Jools Holland & his Rhythm & Blues Orchestra – Review – Hull City Hall
Jools Holland & his Rhythm & Blues Orchestra – Review
Hull City Hall, June 2018
by Roger Crow
I’ve been writing features about Jools Holland for 26 years. Usually centring on his Later… guest stars because the man himself can be a bit of an enigma. Though I’m impressed with his ivory-tinkling skills, I’ve always found the man himself to be a little like a used car dealer. He has that aura of a bloke who’s just shifted a nice little motor.
I’m at Hull City Hall where a packed crowd is seated for warm-up act Chris Holland (brother of Jools). I can’t make out much of what he’s saying, but his vocals and keyboard skills are impressive even if his banter is shy and a little awkward.
The main event does not disappoint, even if there are too many musicians. Each of them is terrific, and we get to witness their skills, either through brief or lengthy individual performances. The drum solo by fellow Squeeze veteran Gilson Lavis is worthy of Buddy Rich and quite rightly attracts thunderous applause.
“Giving their all”
Among the guest stars is Marc Almond, who is on top form. His versions of old classics ‘Say Hello, Wave Goodbye’ and ‘Tainted Love’ bring the house down. The latter adapts beautifully to that big band sound. (I’d love to have heard him perform ‘Jackie’ and ‘Something’s Gotten Hold of My Heart’ with that gobsmacking backing, but sadly it’s not to be).
Part of the problem with so many powerful musicians on stage is the danger of them overlapping and drowning out the vocalists. The gig works best when stripped down to basics. Just Jools and Gilson for example, or impressive vocalists Louise Marshall and Rosie Mae doing their thing.
When everyone is giving their all, it occasionally turns into cacophonous noise, like throwing a drum kit and a piano down the Burj Khalifa lift shaft. However, it hardly matters. That feel good vibe soon washes over the audience and I’m left with a dilemma: stand up as Jools and his colleagues suggest or stay seated. As every row in my eye-line is up, I have little choice if I want to see anything but a sea of heads, while those behind me are seated. It’s a no-win scenario. I’ll risk it as waves of goodwill wash over us.
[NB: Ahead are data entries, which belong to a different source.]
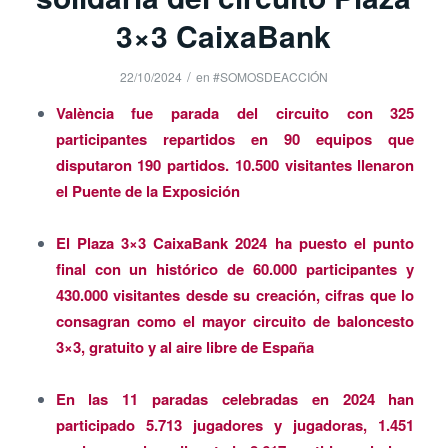
3×3 CaixaBank
/
22/10/2024
en
#SOMOSDEACCIÓN
València fue parada del circuito con 325
participantes repartidos en 90 equipos que
disputaron 190 partidos. 10.500 visitantes llenaron
el Puente de la Exposición
El Plaza 3×3 CaixaBank 2024 ha puesto el punto
final con un histórico de 60.000 participantes y
430.000 visitantes desde su creación, cifras que lo
consagran como el mayor circuito de baloncesto
3×3, gratuito y al aire libre de España
En las 11 paradas celebradas en 2024 han
participado 5.713 jugadores y jugadoras, 1.451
“Work magic on a keyboard”
I soon realise Jools’ grin is not that of a used car dealer, but a man who creates used song euphoria. Gathering so much talent on one stage, letting them do their thing and seeing the effect it has on an audience would give me a silly grin too. And that’s not even counting the ability to not only work magic on a keyboard but also play guitar. (I had no idea the Squeeze veteran was so accomplished in the latter department).
Inevitably Jools brings out Ruby Turner, one of the few women on Earth who can eclipse a dozen-plus musicians with her vocals. Some singers have voices like milk float engines: quiet, slow and they get the job done, but with little power. Ms Turner is a 747-engine of a vocalist; a 007-worthy diva still awaiting the call from Team Broccoli who belts out numbers like a woman possessed.
For most of the gig there’s that feeling of ‘I haven’t got a clue which is Jools’ signature track, but I’m enjoying what I’m hearing’. Slow numbers. Boogie woogie tunes. Blues. It’s a jamboree bag of a gig, with a little of something for everyone.
And then comes ‘Enjoy Yourself. It’s Later Than You Think’, the slightly portentous Radio 2 Drive-time theme which touches a chord with every middle-aged punter present. Suddenly I feel less guilty about being stood up; such life-affirming shows are to be grabbed with both hands.
I’m not surprised Holland has such a fine reputation for getting a crowd going. He’s a boogie woogie version of Glenn Miller who gets everyone in the mood for a good night.
Outstanding stuff and highly recommended. If nothing else, I’ll never look at Later… in the same way again.